Evaluating Filtering of Queries. This section presents results for different values of \(\rho \). The greater this parameter, the stricter the filtering.

Fig. 6.
figure 6

Number of vertices \(|V_\rho |\) (resp. edges \(|E_\rho |\)) of queries in Log 1 regarding threshold \(\rho \) (left axis). This number is divided by the number of vertices |V| (resp. edges |E|) in the whole DIG-DAG (right axis).

In Fig. 6, for any \(\rho \), queries select a small fraction of the DIG-DAG built from Log 1. This highlights the efficiency of the queries to extract patterns from the DIG-DAG. For \(\rho \ge 0.7\), the corresponding sub-DIG-DAG has less than 19 vertices and 35 arcs, and hence becomes small enough to be human-readable. The choice of \(\rho \) is a compromise between readability and quantity of information.

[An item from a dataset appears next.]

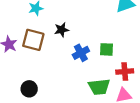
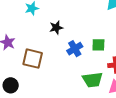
brown square: (33, 40) -> (33, 59), moved
black circle: (29, 89) -> (11, 85), moved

Accuracy of the Queries. For each dataset, the root cause has been provided by experts. These root causes have been highlighted by experts independently of our work. When \(\rho =0.7\), the resulting sub-DIG-DAGs contains all the provided root causes. Moreover, the sub-DIG-DAG provides richer information than just a root cause. For example, Fig. 7 depicts the sub-DIG-DAG obtained for Log 1 and contains the root cause (77397912,4004,2) provided by experts. Unfortunately, we did not get further expert feedback regarding the quality of the sub-DIG-DAGs.

Fig. 7.
figure 7

Sub-DIG-DAG issued by the query of Log 1 (\(\rho =0.7\)). Labels (machine, alarm-id, severity) are indicated for each vertex. Colors depend on the severity of the cluster representative. Ratios are indicated on edges.

6 Conclusion

In this article, we proposed a system of queries to extract meaningful and synthetic explanations from causal graph structures. The tool provided is flexible enough to allow experts to search for specific behaviors within the log. We also demonstrated how to use this tool for an end-to-end analysis.

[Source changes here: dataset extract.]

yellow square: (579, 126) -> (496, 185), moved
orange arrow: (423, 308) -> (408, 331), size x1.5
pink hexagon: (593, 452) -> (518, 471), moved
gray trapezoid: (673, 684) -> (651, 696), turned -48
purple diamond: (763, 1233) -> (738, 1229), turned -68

However, human expertise is still a necessary component in the RCA process, and our goal is oriented towards self-diagnosing and self-repairing networks.

Therefore, our future works aim at automatizing the exploitation of the DIG-DAG structure. Additionally, being able to combine knowledge learnt from similar networks would help us to design a fully automatic RCA solution.